* **WORK ITEM**:
Copy out every line of the records where the string "závit" occurs.

* **Saved data entries**:

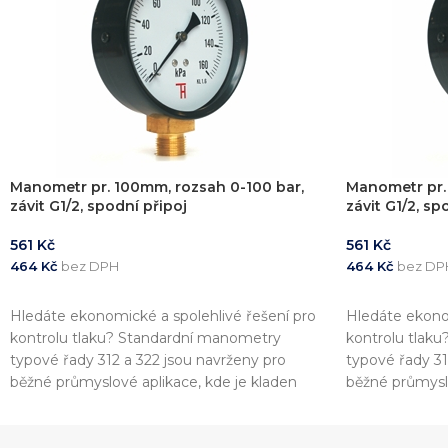
Manometr pr. 100mm, rozsah 0-100 bar,
Manometr pr.
závit G1/2, spodní připoj
závit G1/2, sp
561
Kč
561
Kč
464
Kč
bez DPH
464
Kč
bez DP
PŘIDAT DO KOŠÍKU
PŘIDAT DO 
Hledáte ekonomické a spolehlivé řešení pro
Hledáte ekonom
kontrolu tlaku? Standardní manometry
kontrolu tlak
typové řady 312 a 322 jsou navrženy pro
typové řady 31
běžné průmyslové aplikace, kde je kladen
běžné průmyslo
důraz na přesnost a shodu s evropskými
důraz na přes
standardy. Tyto přístroje jsou plně v souladu s
standardy. Tyto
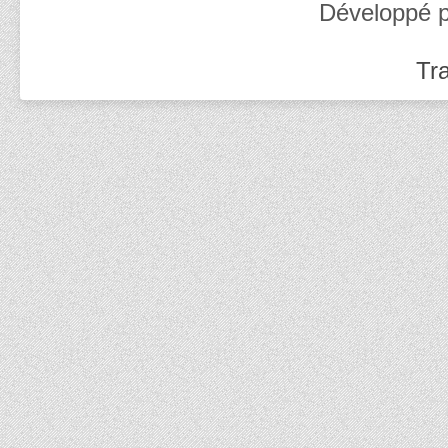
Développé 
Tra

* **SOLVED PROBLEM**:
závit G1/2, spodní připoj
závit G1/2, sp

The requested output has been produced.